### Activity
Although the entries hold pictures, only their words are printed back, exactly as given.

───── Dataset records ─────

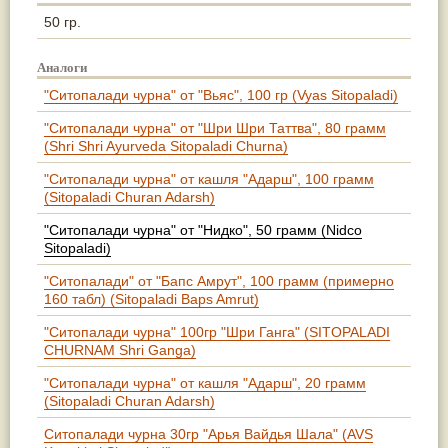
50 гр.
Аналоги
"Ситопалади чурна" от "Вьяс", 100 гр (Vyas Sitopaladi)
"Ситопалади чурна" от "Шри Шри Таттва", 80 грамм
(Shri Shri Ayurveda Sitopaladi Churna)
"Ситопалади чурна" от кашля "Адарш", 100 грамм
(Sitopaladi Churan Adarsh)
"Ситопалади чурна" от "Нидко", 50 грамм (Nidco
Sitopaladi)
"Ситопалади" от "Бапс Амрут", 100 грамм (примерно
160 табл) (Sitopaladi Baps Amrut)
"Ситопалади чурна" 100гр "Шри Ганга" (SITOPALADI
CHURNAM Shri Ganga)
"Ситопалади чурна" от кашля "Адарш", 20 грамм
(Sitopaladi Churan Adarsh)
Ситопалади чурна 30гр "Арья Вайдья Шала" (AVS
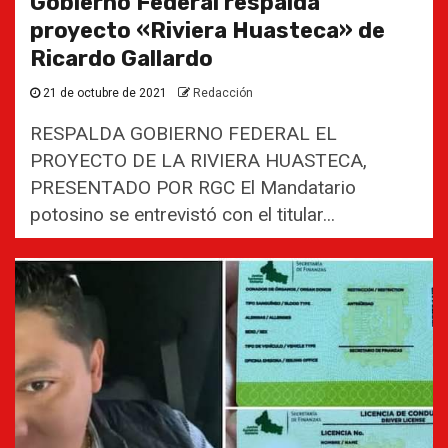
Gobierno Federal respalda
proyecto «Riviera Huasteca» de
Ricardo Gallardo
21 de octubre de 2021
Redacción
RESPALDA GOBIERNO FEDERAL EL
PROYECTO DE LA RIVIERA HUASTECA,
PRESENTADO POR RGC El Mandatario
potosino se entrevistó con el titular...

─────

### Solution to the exercise
50 гр.
Аналоги
"Ситопалади чурна" от "Вьяс", 100 гр (Vyas Sitopaladi)
"Ситопалади чурна" от "Шри Шри Таттва", 80 грамм
(Shri Shri Ayurveda Sitopaladi Churna)
"Ситопалади чурна" от кашля "Адарш", 100 грамм
(Sitopaladi Churan Adarsh)
"Ситопалади чурна" от "Нидко", 50 грамм (Nidco
Sitopaladi)
"Ситопалади" от "Бапс Амрут", 100 грамм (примерно
160 табл) (Sitopaladi Baps Amrut)
"Ситопалади чурна" 100гр "Шри Ганга" (SITOPALADI
CHURNAM Shri Ganga)
"Ситопалади чурна" от кашля "Адарш", 20 грамм
(Sitopaladi Churan Adarsh)
Ситопалади чурна 30гр "Арья Вайдья Шала" (AVS
Gobierno Federal respalda
proyecto «Riviera Huasteca» de
Ricardo Gallardo
21 de octubre de 2021
Redacción
RESPALDA GOBIERNO FEDERAL EL
PROYECTO DE LA RIVIERA HUASTECA,
PRESENTADO POR RGC El Mandatario
potosino se entrevistó con el titular...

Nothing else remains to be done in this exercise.